Contra lo que suele pensarse, la transición solamente duró el tiempo transcurrido entre la muerte de Franco y la promulgación de la Constitución, una verdadera Carta Otorgada por las oligarquías políticas que se repartieron el poder del déspota. En aquellos años hubo quienes se inclinaban por la ruptura del régimen anterior, pero fueron silenciados invocando el peligro de un nuevo enfrentamiento. Ellos no buscaban la destrucción de la nación española, sino la restitución de las libertades políticas. Pero las oligarquías partidarias entonces en ciernes se pusieron de acuerdo entre sí y tomaron el camino del continuismo, que se resuelve actualmente en una falta de libertades políticas no muy diferente de la anterior. Este es el resultado del tan cacareado consenso, que ha manifestado abiertamente estos años su inclinación al despotismo y su odio a España.

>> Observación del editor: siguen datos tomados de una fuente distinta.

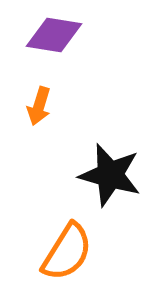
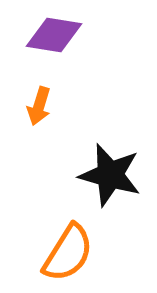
orange semicircle: moved 1 px right, 1 px down
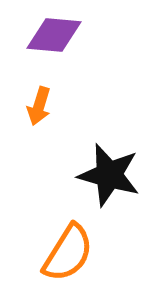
purple diamond: rotated 4 degrees counterclockwise
black star: moved 1 px left
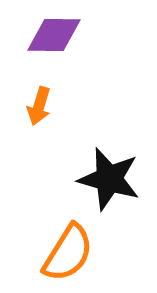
purple diamond: rotated 4 degrees counterclockwise
black star: moved 4 px down
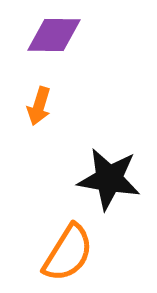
black star: rotated 6 degrees counterclockwise
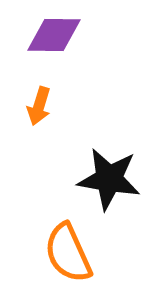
orange semicircle: rotated 124 degrees clockwise
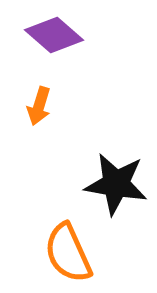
purple diamond: rotated 40 degrees clockwise
black star: moved 7 px right, 5 px down
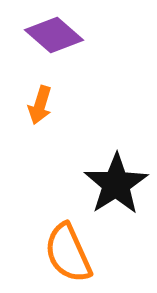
orange arrow: moved 1 px right, 1 px up
black star: rotated 30 degrees clockwise
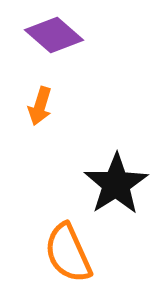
orange arrow: moved 1 px down
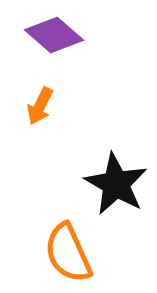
orange arrow: rotated 9 degrees clockwise
black star: rotated 10 degrees counterclockwise
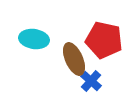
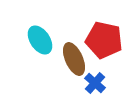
cyan ellipse: moved 6 px right, 1 px down; rotated 48 degrees clockwise
blue cross: moved 4 px right, 2 px down
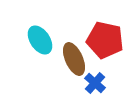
red pentagon: moved 1 px right
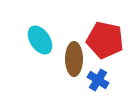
brown ellipse: rotated 24 degrees clockwise
blue cross: moved 3 px right, 3 px up; rotated 10 degrees counterclockwise
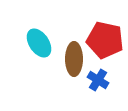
cyan ellipse: moved 1 px left, 3 px down
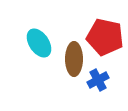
red pentagon: moved 3 px up
blue cross: rotated 30 degrees clockwise
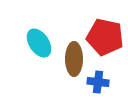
blue cross: moved 2 px down; rotated 35 degrees clockwise
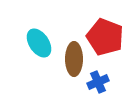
red pentagon: rotated 9 degrees clockwise
blue cross: rotated 30 degrees counterclockwise
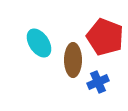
brown ellipse: moved 1 px left, 1 px down
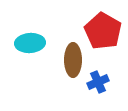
red pentagon: moved 2 px left, 6 px up; rotated 9 degrees clockwise
cyan ellipse: moved 9 px left; rotated 60 degrees counterclockwise
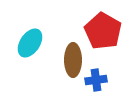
cyan ellipse: rotated 52 degrees counterclockwise
blue cross: moved 2 px left, 2 px up; rotated 15 degrees clockwise
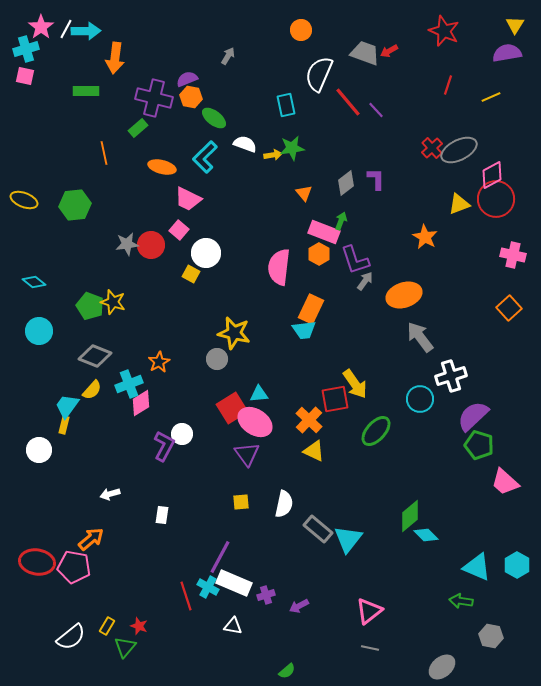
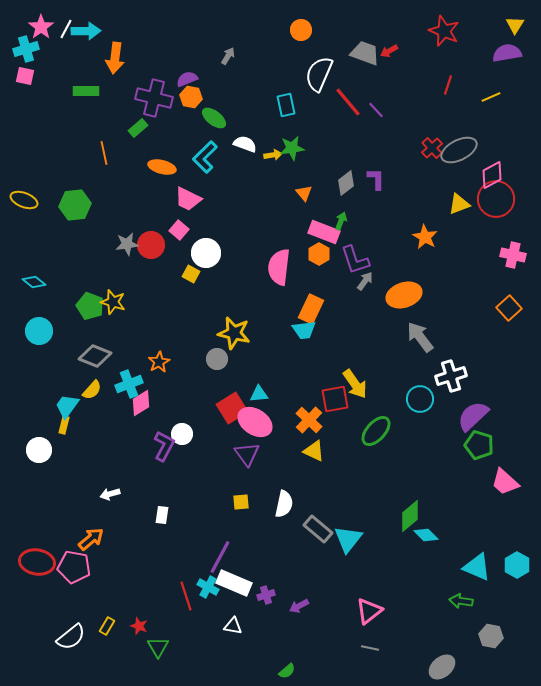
green triangle at (125, 647): moved 33 px right; rotated 10 degrees counterclockwise
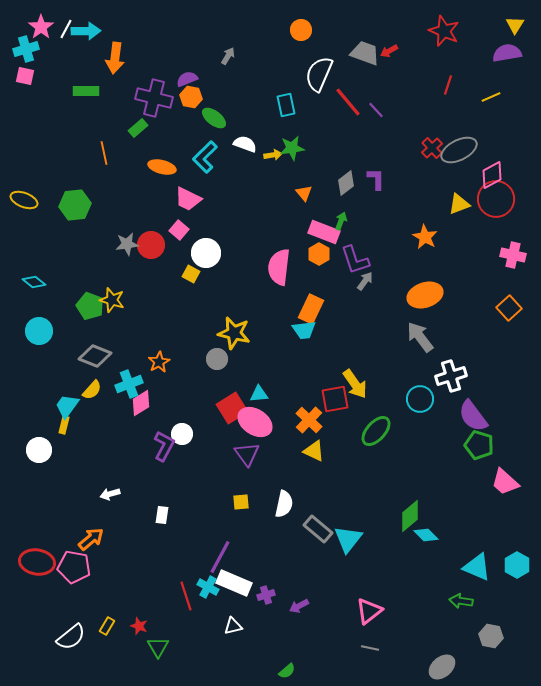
orange ellipse at (404, 295): moved 21 px right
yellow star at (113, 302): moved 1 px left, 2 px up
purple semicircle at (473, 416): rotated 84 degrees counterclockwise
white triangle at (233, 626): rotated 24 degrees counterclockwise
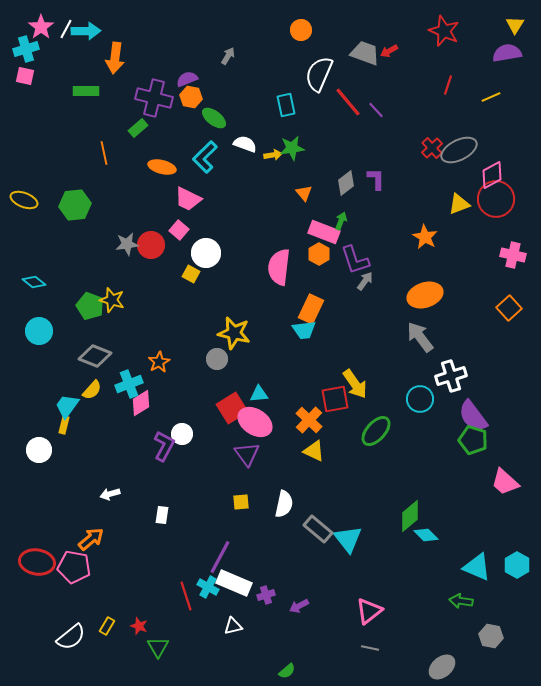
green pentagon at (479, 445): moved 6 px left, 5 px up
cyan triangle at (348, 539): rotated 16 degrees counterclockwise
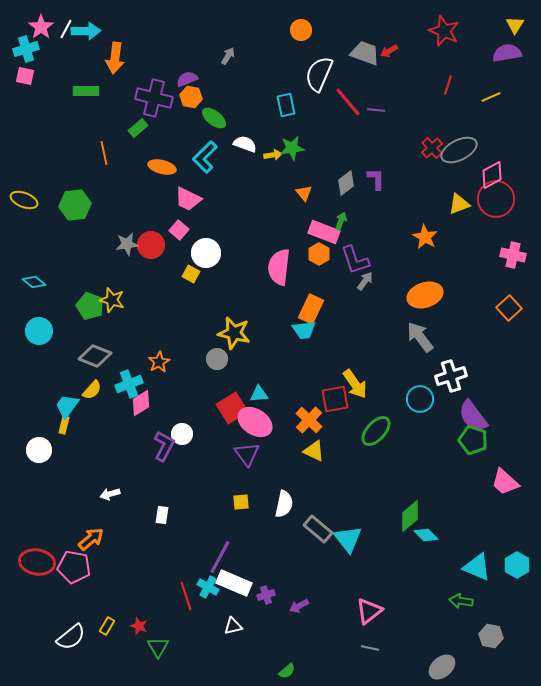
purple line at (376, 110): rotated 42 degrees counterclockwise
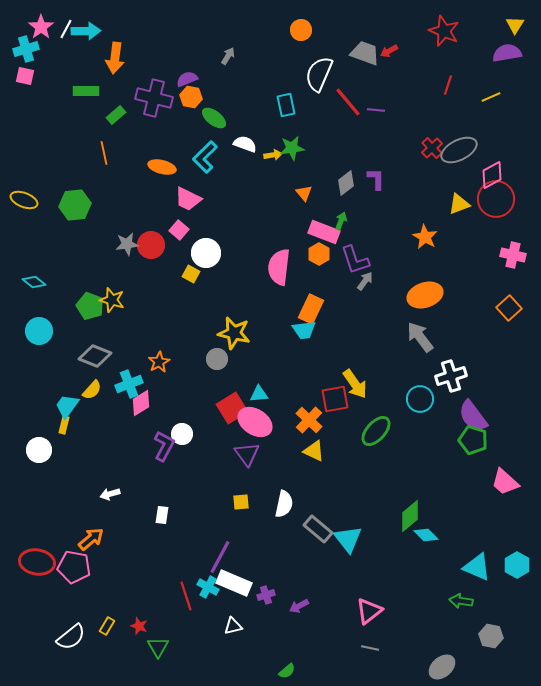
green rectangle at (138, 128): moved 22 px left, 13 px up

El gobierno del PSOE es la vanguardia. No ha habido disidentes en el interior del partido mientras han mantenido el gobierno. La disidencia no pasó de anecdótica y habría que preguntarse si los dos o tres revoltosos que surgieron no contribuyeron más bien a que el resto apretara las filas. Sea como fuere, lo cierto es que todos sus miembros estuvieron apiñados alrededor de un hombre limitado cuya única idea política (mejor: antipolítica) era la paz, la paz infinita. La paz fue el tema central de la propaganda soviética, cuya finalidad era producir el miedo y la cobardía para así adormecer a Occidente. En manos de Zapatero era más consigna que idea, pues la repetía a cada paso para que calara. Este individuo se ha comportado como Edipo, que a cualquier cosa que se le preguntara respondía siempre lo mismo: “Es el hombre”. Así era inevitable que acertara alguna vez.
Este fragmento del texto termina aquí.